Stephen Thackeray, a lake ecologist at the Centre for Ecology & Hydrology in Lancaster, England, said not all species were responding to environmental changes in the same way. The predatory species at the top of the food chain were changing the timing of their seasonal activities more slowly in response to warmer temperatures than other organisms. This suggests that species lower down on the food chain will change their behavior more as temperatures continue to rise.

“It’s important to note that our projections are not saying absolutely that we will have widespread de-synchronization across all ecosystems. What we’re saying is this kind of effect is likely, at least in some systems and possibly over quite broad scales,” he said.

Thackeray was one of more than two dozen researchers who participated in a recent Nature study that analyzed how 800 species responded to increases in temperature and precipitation in the United Kingdom between 1960 and 2012.

While previous research has explored how climate change throws species behavior and development patterns out of sync with each other, this was one of the first to take a broad national look at how those changes varied among species on different levels of the food chain.

The researchers also modeled how these species were likely to respond in the future. Based on past patterns, they predicted crustaceans, fish and insects would show greater seasonal changes than species like freshwater phytoplankton, birds and mammals.

“Species generally have been more sensitive to temperature change than they have been to precipitation change, and I suspect that is probably because the U.K. is a relatively wet country and maybe precipitation isn’t really a limiting factor for many of the species here,” Thackeray said.

The researchers’ findings did not mean that other species around the world would follow similar patterns. For example, precipitation could play a much greater role in species behavior in other countries.

The research confirmed findings from a number of other studies that had suggested climate change impacts on seasonal changes could effect the timing of interactions between species but stopped short of explaining what those changes would mean in practical terms for species’ survival.

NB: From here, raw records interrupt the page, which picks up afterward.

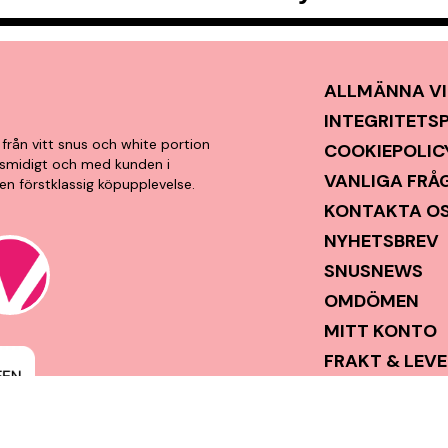
ALLMÄNNA VI
INTEGRITETS
från vitt snus och white portion
COOKIEPOLIC
t, smidigt och med kunden i
VANLIGA FRÅ
en förstklassig köpupplevelse.
KONTAKTA O
NYHETSBREV
SNUSNEWS
OMDÖMEN
MITT KONTO
FRAKT & LEV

Volker Rudolf, an associate professor in the Department of Ecology and Evolutionary Biology at Rice University in Texas who was not involved with the research, said this study tried to match species by location and local climate, a much more detailed approach than previous studies he has seen.

“They’ve done a better job at looking at sensitivities of which period do [species] respond, and when do these changes happen. I don’t think that’s something that previous studies have done very well,” Rudolf said.

“I think what we’re trying to do right now is link these shifts to the dynamics of communities and look at the consequences. That’s currently the key link that’s missing,” he said.

To gain a better understanding about what the time shifts will mean for plants and animals along the food chain, researchers would need to do much more long-term observational research on specific ecosystems. This would help determine what species might be resilient to climate change and perhaps identify new emerging relationships between species that could help them survive in the future, Thackeray said.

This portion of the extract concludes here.